Non-resident holdings of lira-denominated government bonds fell to just $ 7.1 billion at the end of May, according to central bank data – the lowest level since the record began in 2012. Interest 10 months drive down rates by Turkey’s central bank has also proven to be a deterrent.

At the same time, investors have been alarmed by the measures which, according to the Turkish authorities, aim to prevent “manipulative” behavior in the country’s markets.

In May, Turkey briefly frozen a trio of major international banks stepped out of its currency market, as it stepped up efforts to stop a wave of selling that sent the pound down to an all-time high. Regulators have made it more difficult for portfolio managers to bet against the lira, by limiting the supply of the Turkish currency to most foreign financial institutions.

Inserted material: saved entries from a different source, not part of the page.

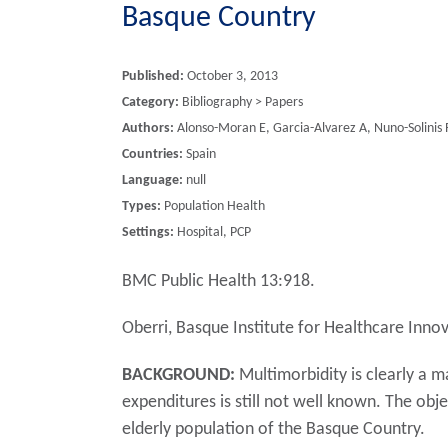
Basque Country
Published:
October 3, 2013
Category:
Bibliography > Papers
Authors:
Alonso-Moran E, Garcia-Alvarez A, Nuno-Solinis 
Countries:
Spain
Language:
null
Types:
Population Health
Settings:
Hospital, PCP
BMC Public Health 13:918.
Oberri, Basque Institute for Healthcare Innov
BACKGROUND:
Multimorbidity is clearly a m
expenditures is still not well known. The obje
elderly population of the Basque Country.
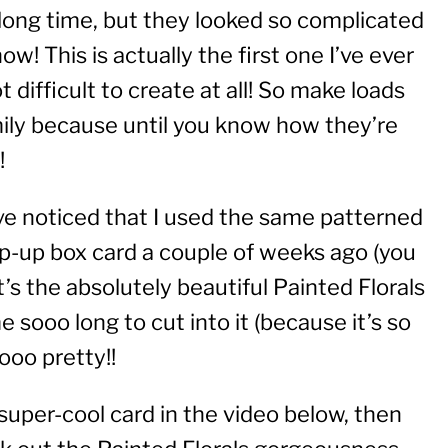
 long time, but they looked so complicated
w! This is actually the first one I’ve ever
 difficult to create at all! So make loads
amily because until you know how they’re
!
ve noticed that I used the same patterned
pop-up box card a couple of weeks ago (you
 It’s the absolutely beautiful Painted Florals
 sooo long to cut into it (because it’s so
oooo pretty!!
super-cool card in the video below, then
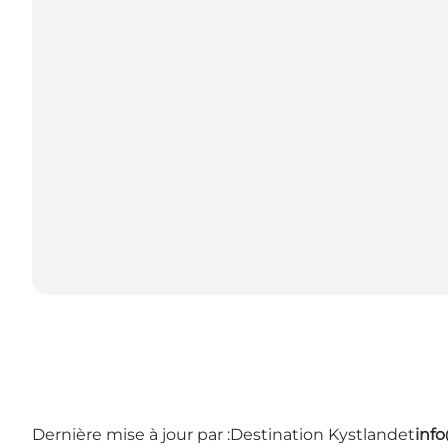
Dernière mise à jour par :
Destination Kystlandet
inf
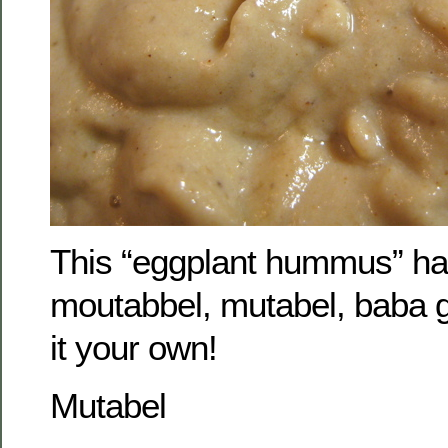
This “eggplant hummus” h
moutabbel, mutabel, baba
it your own!
Mutabel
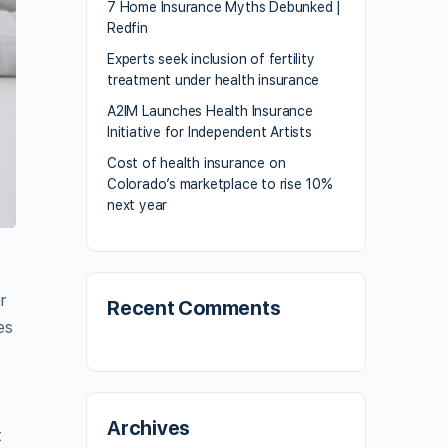
7 Home Insurance Myths Debunked |
Redfin
Experts seek inclusion of fertility
treatment under health insurance
A2IM Launches Health Insurance
Initiative for Independent Artists
Cost of health insurance on
Colorado’s marketplace to rise 10%
next year
r
Recent Comments
es
Archives
t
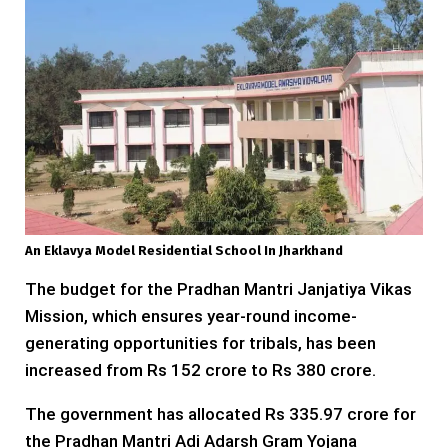
An Eklavya Model Residential School In Jharkhand
The budget for the Pradhan Mantri Janjatiya Vikas
Mission, which ensures year-round income-
generating opportunities for tribals, has been
increased from Rs 152 crore to Rs 380 crore.
The government has allocated Rs 335.97 crore for
the Pradhan Mantri Adi Adarsh Gram Yojana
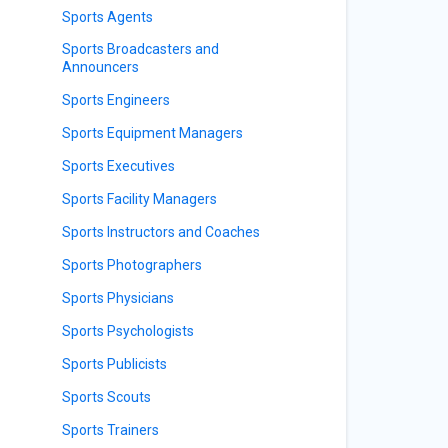
Sports Agents
Sports Broadcasters and
Announcers
Sports Engineers
Sports Equipment Managers
Sports Executives
Sports Facility Managers
Sports Instructors and Coaches
Sports Photographers
Sports Physicians
Sports Psychologists
Sports Publicists
Sports Scouts
Sports Trainers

“Turkish monetary policy is unsustainable in the long term and we believe there is a growing risk of capital controls,” said Viktor Szabo, fund manager at Aberdeen Standard Investments. “We think it’s better not to have a position in Turkey at all.” The country’s declining presence in stock and bond indices also makes it easier for international investors to avoid, he noted.

Charles Robertson, chief economist at Renaissance Capital in London, said Turkey had become unnecessary for many fund managers. “I just find it easier to encourage investors to look almost anywhere else,” he said.

A person familiar with the government’s negotiations with Euroclear acknowledged that Turkey was going through a “difficult period” in terms of investor sentiment, but said the deal with Euroclear was “huge” for the country.

“It sounds like a technical detail, but it’s really important,” the person said. “I know the market is not doing well at the moment. . . but things change very quickly. Now that we have the infrastructure, they will eventually come.

In a statement, Finance Minister Berat Albayrak said the ability to “tap into the liquidity provided by international investors through Euroclear is important for the continued development of our local debt markets”.